1250. — À MADEMOISELLE QUINAULT.
Bruxelles, ce 11 mars.

Je n’ai voulu avoir l’honneur de vous répondre, mademoiselle, qu’après avoir exécuté vos ordres autant que je l’ai pu. J’avais besoin de revoir cette Zulime pour laquelle vous daignez vous intéresser ; pour bien corriger un acte, il faut avoir les autres dans la tête. Je n’ose être content de moi ; mais je vous supplie d’en être contente, et de la faire jouer telle que je l’ai corrigée selon vos intentions. Je sens que je ne peux plus y rien faire d’essentiel. Certainement son succès ou sa chute sont dans le gros de la pièce, et non dans de petits détails. Ne me jugez point par les lumières de votre esprit, mais par les bornes de mon talent : il y a des barrières pour tous les artistes. Les personnes d’un goût comme le vôtre voient bien loin au delà de ces barrières, mais l’artiste ne peut y atteindre.

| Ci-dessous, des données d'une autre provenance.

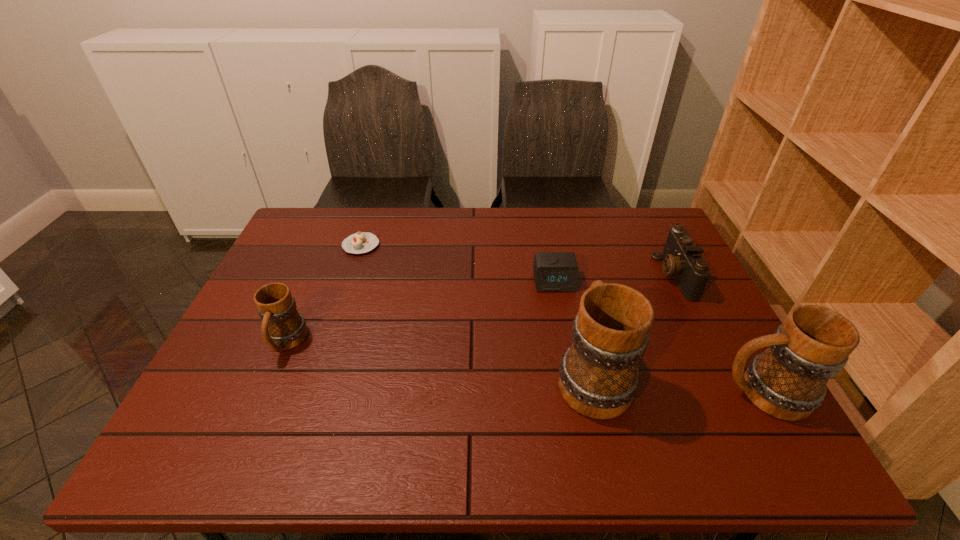 Please point a space for a new mug to maintain equal intervals. Please provide its 2D coordinates. Your answer should be formatted as a tuple, i.e. [(x, y)], where the tuple contains the x and y coordinates of a point satisfying the conditions above.

[(434, 358)] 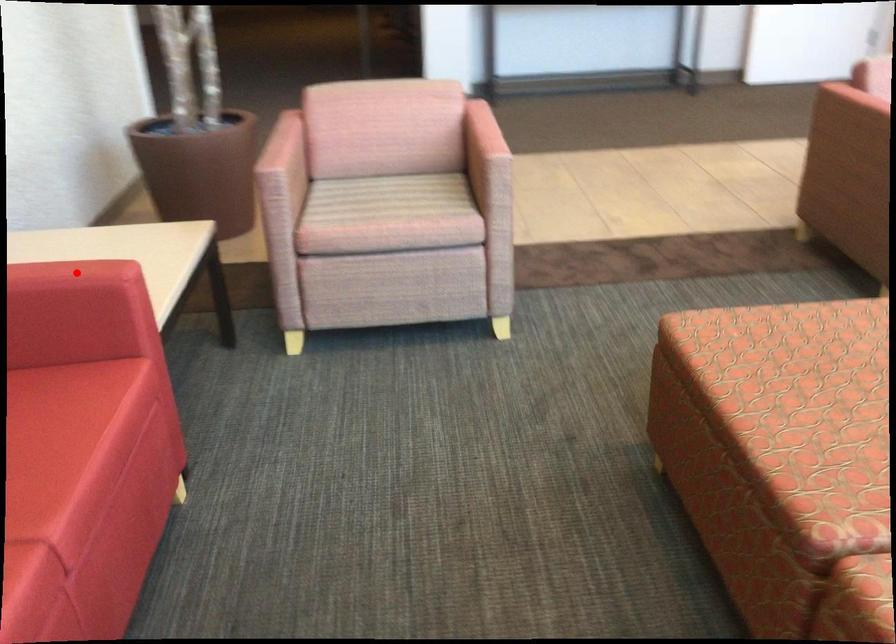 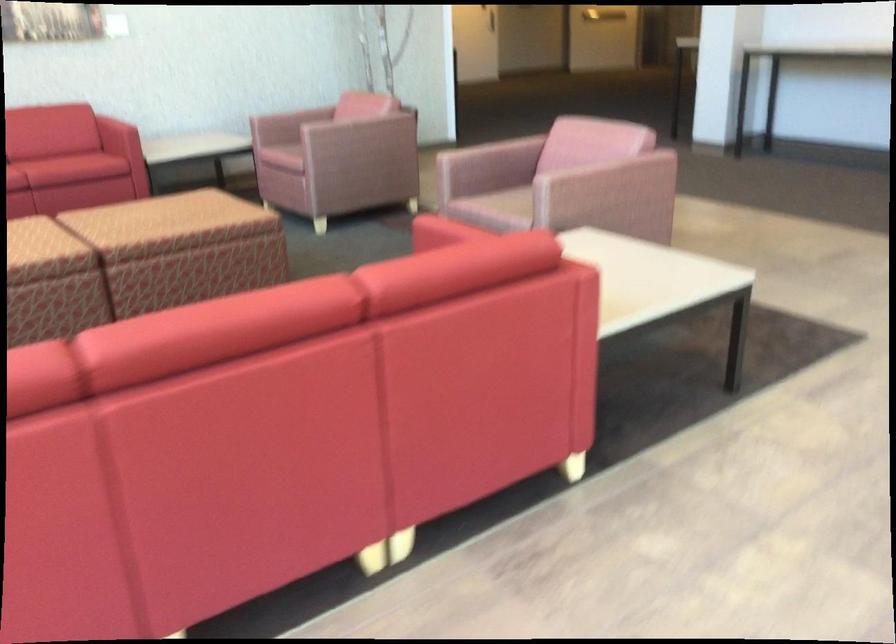 Question: I am providing you with two images of the same scene from different viewpoints. A red point is marked on the first image. At the location where the point appears in image 1, is it still visible in image 2?

Choices:
 (A) Yes
 (B) No

Answer: (B) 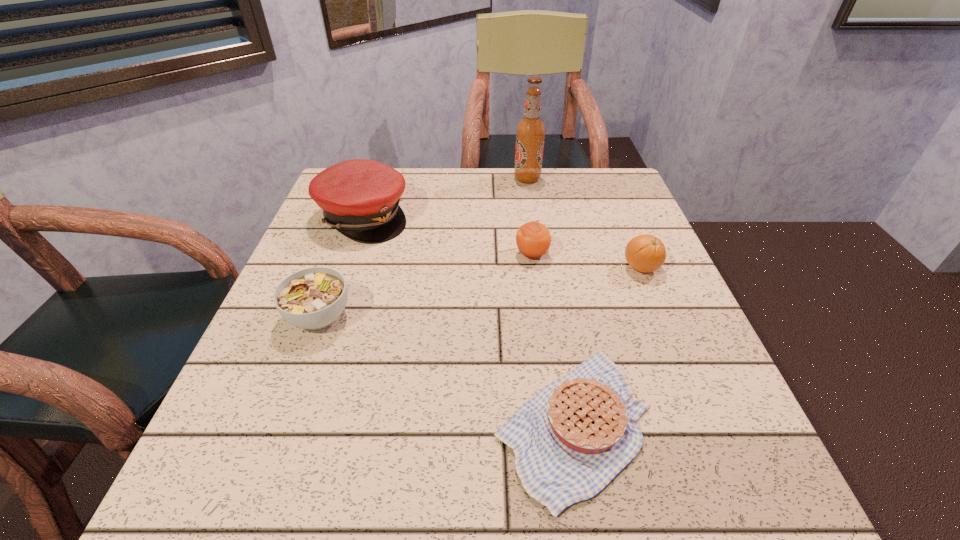 Locate an element on the screen. object that stands as the second closest to the left orange is located at coordinates (576, 434).

Identify the location of object identified as the fourth closest to the right orange. This screenshot has height=540, width=960. (360, 198).

The width and height of the screenshot is (960, 540). Identify the location of free spot that satisfies the following two spatial constraints: 1. on the back side of the right orange; 2. at the front of the cap where the visor is located. (620, 217).

The height and width of the screenshot is (540, 960). What are the coordinates of `free space that satisfies the following two spatial constraints: 1. at the front of the rightmost object where the visor is located; 2. on the right side of the second tallest object` in the screenshot? It's located at (346, 267).

Find the location of a particular element. free space in the image that satisfies the following two spatial constraints: 1. at the front of the second tallest object where the visor is located; 2. on the left side of the nearest object is located at coordinates (292, 424).

Where is `blank space that satisfies the following two spatial constraints: 1. at the front of the cap where the visor is located; 2. on the back side of the right orange`? The image size is (960, 540). blank space that satisfies the following two spatial constraints: 1. at the front of the cap where the visor is located; 2. on the back side of the right orange is located at coordinates (346, 267).

I want to click on vacant space that satisfies the following two spatial constraints: 1. on the front label of the tallest object; 2. on the left side of the nearest object, so click(565, 424).

At what (x,y) coordinates should I click in order to perform the action: click on vacant position in the image that satisfies the following two spatial constraints: 1. at the front of the cap where the visor is located; 2. on the left side of the left orange. Please return your answer as a coordinate pair (x, y). Looking at the image, I should click on (350, 254).

Identify the location of free space that satisfies the following two spatial constraints: 1. on the front label of the pie; 2. on the left side of the beer bottle. The width and height of the screenshot is (960, 540). 565,424. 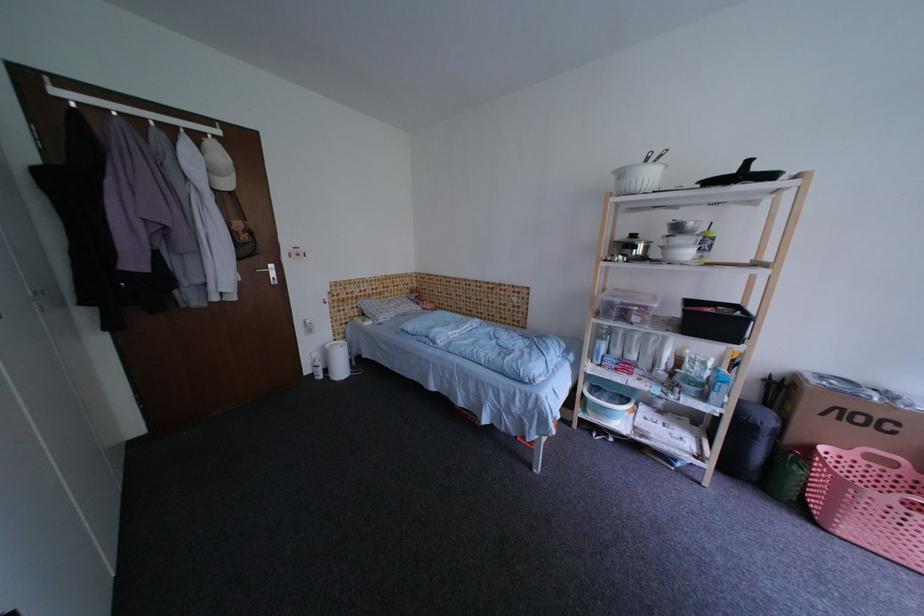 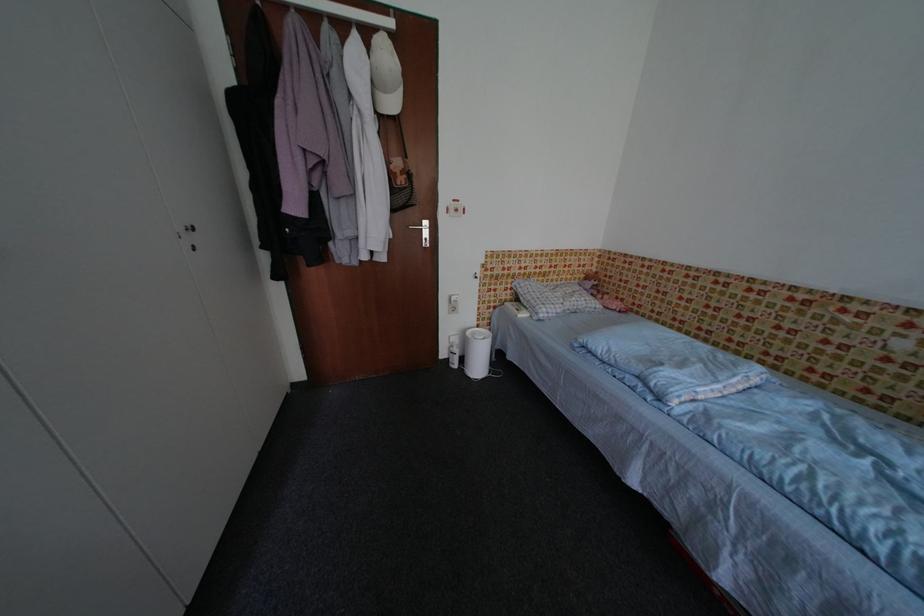 The point at [324,358] is marked in the first image. Where is the corresponding point in the second image?

(464, 342) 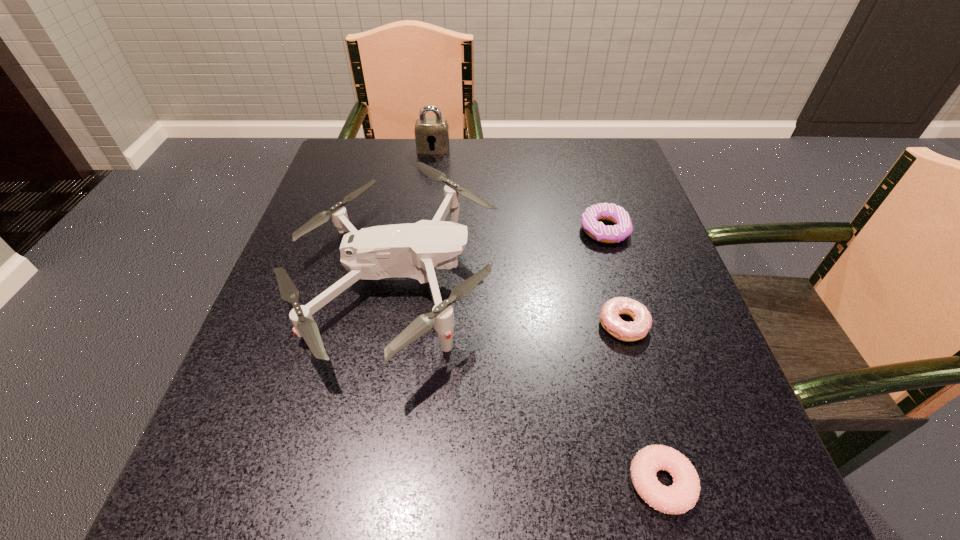 The image size is (960, 540). Identify the location of padlock. (431, 134).

Identify the location of drone. (413, 250).

This screenshot has height=540, width=960. Find the location of `the tallest doughnut`. the tallest doughnut is located at coordinates (596, 230).

Identify the location of the third shortest object. The image size is (960, 540). (596, 230).

The height and width of the screenshot is (540, 960). Find the location of `the second nearest doughnut`. the second nearest doughnut is located at coordinates (610, 320).

I want to click on the nearest doughnut, so click(682, 495).

Image resolution: width=960 pixels, height=540 pixels. I want to click on free spot located at the front of the farthest object near the keyhole, so click(419, 254).

Find the location of `vacant space located with a camera at the front of the drone`. vacant space located with a camera at the front of the drone is located at coordinates (604, 283).

Locate an element on the screen. The height and width of the screenshot is (540, 960). free spot located 0.220m on the back of the farthest doughnut is located at coordinates (584, 161).

This screenshot has width=960, height=540. I want to click on vacant area situated 0.250m on the front of the second farthest doughnut, so click(675, 509). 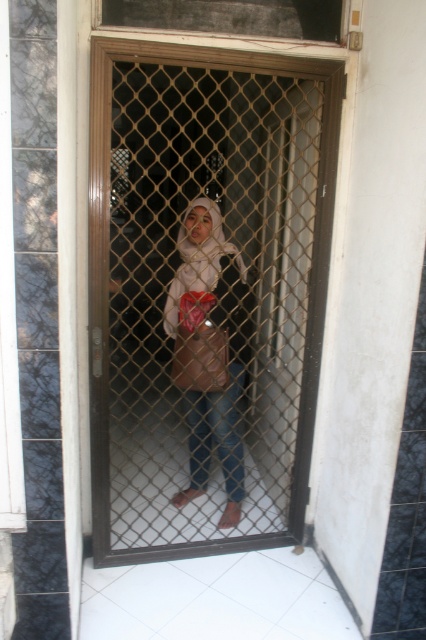 Question: Which point is farther to the camera?

Choices:
 (A) matte beige hijab at center
 (B) metal mesh door at center

Answer: (A)

Question: Does metal mesh door at center come in front of matte beige hijab at center?

Choices:
 (A) yes
 (B) no

Answer: (A)

Question: Does metal mesh door at center have a lesser width compared to matte beige hijab at center?

Choices:
 (A) no
 (B) yes

Answer: (A)

Question: Is the position of metal mesh door at center less distant than that of matte beige hijab at center?

Choices:
 (A) no
 (B) yes

Answer: (B) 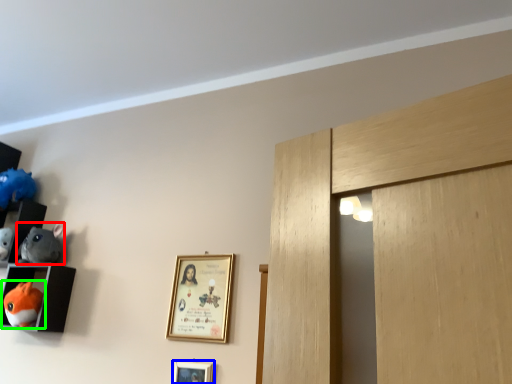 Question: Which object is positioned farthest from toy (highlighted by a red box)? Select from picture frame (highlighted by a blue box) and toy (highlighted by a green box).

Choices:
 (A) picture frame
 (B) toy

Answer: (A) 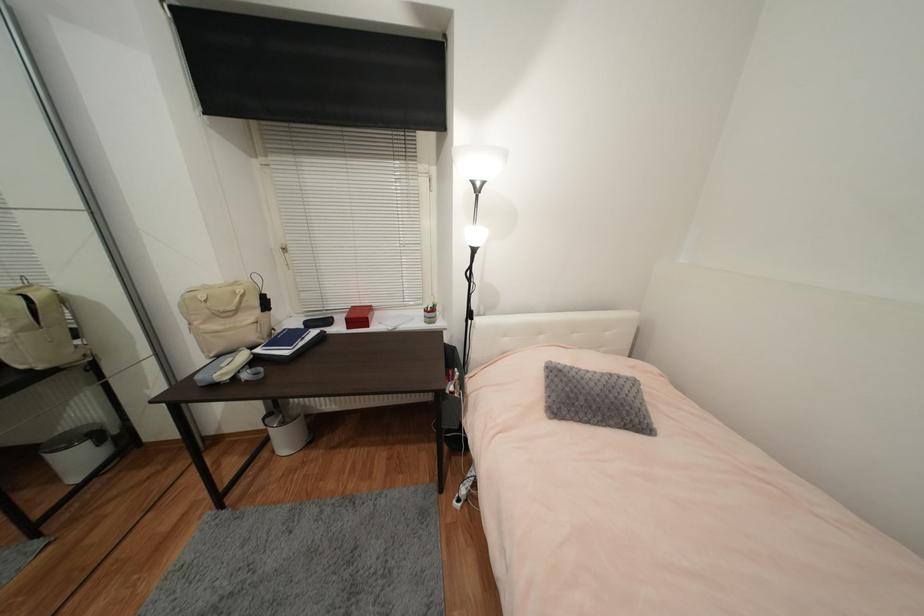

Nee croyez pas que mon peu de génie puisse suivre votre goût.

Si vous voulez vous en tenir à mes derniers efforts, je me flatte que vous ferez connaître Zulime au public après Pâques, J’avais oublié de vous dire que je pense qu’il faut absolument que M. Legrand joue Mohadir. J’ai ajouté quelque chose d’assez touchant au récit que fait ce Mohadir, de la mort du bonhomme ; et vous savez combien Legrand fait valoir les récits. J’espère beaucoup de la distribution des rôles. Peut-être celui de M. Dufresne n’a-t-il pas des mouvements assez passionnés et assez contrastés : ce sont ces contrastes qui font valoir le mérite d’un acteur. Il y en a beaucoup dans le rôle de Zulime ; mais qui ramènera Mlle Dumesnil de la fureur à la tendresse ? ce sera vous. Vous donnerez, mademoiselle, vos conseils aux acteurs comme aux auteurs ; heureux ceux qui en profiteront ! Je vous regarde comme la reine du théâtre.

Je vous suis dévoué pour jamais avec tous les sentiments que je dois à vos talents, à votre mérite et à vos extrêmes bontés pour moi.

Le paquet a été adressé à M. de Pont-de-Veyle.